**Data shown**
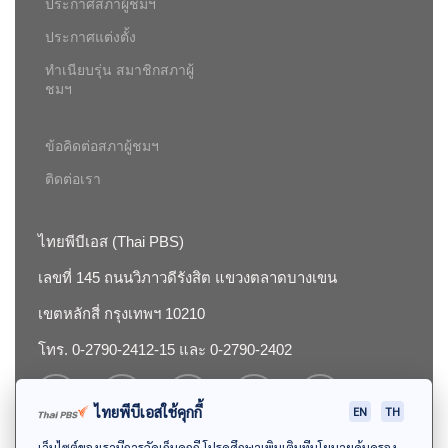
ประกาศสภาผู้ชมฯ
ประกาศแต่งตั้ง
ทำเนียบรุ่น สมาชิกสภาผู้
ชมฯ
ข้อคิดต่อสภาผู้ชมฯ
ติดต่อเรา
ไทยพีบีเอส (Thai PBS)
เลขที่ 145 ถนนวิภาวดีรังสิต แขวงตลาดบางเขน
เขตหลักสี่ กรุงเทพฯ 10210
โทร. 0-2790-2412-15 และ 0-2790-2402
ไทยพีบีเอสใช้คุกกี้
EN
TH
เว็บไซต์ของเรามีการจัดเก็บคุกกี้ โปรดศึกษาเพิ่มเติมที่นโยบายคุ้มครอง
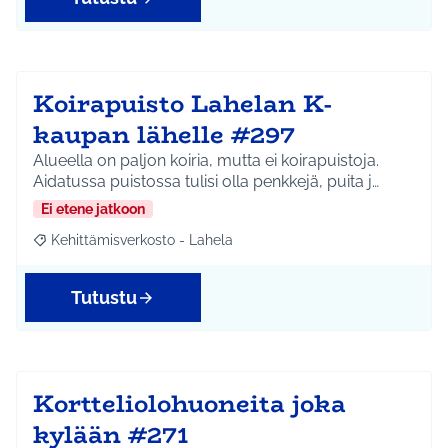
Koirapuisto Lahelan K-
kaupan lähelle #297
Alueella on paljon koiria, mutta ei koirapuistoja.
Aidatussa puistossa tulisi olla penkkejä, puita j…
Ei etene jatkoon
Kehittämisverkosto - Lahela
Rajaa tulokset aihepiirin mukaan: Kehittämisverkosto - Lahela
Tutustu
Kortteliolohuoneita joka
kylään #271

**Your objective**
The entries above are to be printed again word for word, with every picture removed.

**Task result**
ประกาศสภาผู้ชมฯ
ประกาศแต่งตั้ง
ทำเนียบรุ่น สมาชิกสภาผู้
ชมฯ
ข้อคิดต่อสภาผู้ชมฯ
ติดต่อเรา
ไทยพีบีเอส (Thai PBS)
เลขที่ 145 ถนนวิภาวดีรังสิต แขวงตลาดบางเขน
เขตหลักสี่ กรุงเทพฯ 10210
โทร. 0-2790-2412-15 และ 0-2790-2402
ไทยพีบีเอสใช้คุกกี้
EN
TH
เว็บไซต์ของเรามีการจัดเก็บคุกกี้ โปรดศึกษาเพิ่มเติมที่นโยบายคุ้มครอง
Koirapuisto Lahelan K-
kaupan lähelle #297
Alueella on paljon koiria, mutta ei koirapuistoja.
Aidatussa puistossa tulisi olla penkkejä, puita j…
Ei etene jatkoon
Kehittämisverkosto - Lahela
Rajaa tulokset aihepiirin mukaan: Kehittämisverkosto - Lahela
Tutustu
Kortteliolohuoneita joka
kylään #271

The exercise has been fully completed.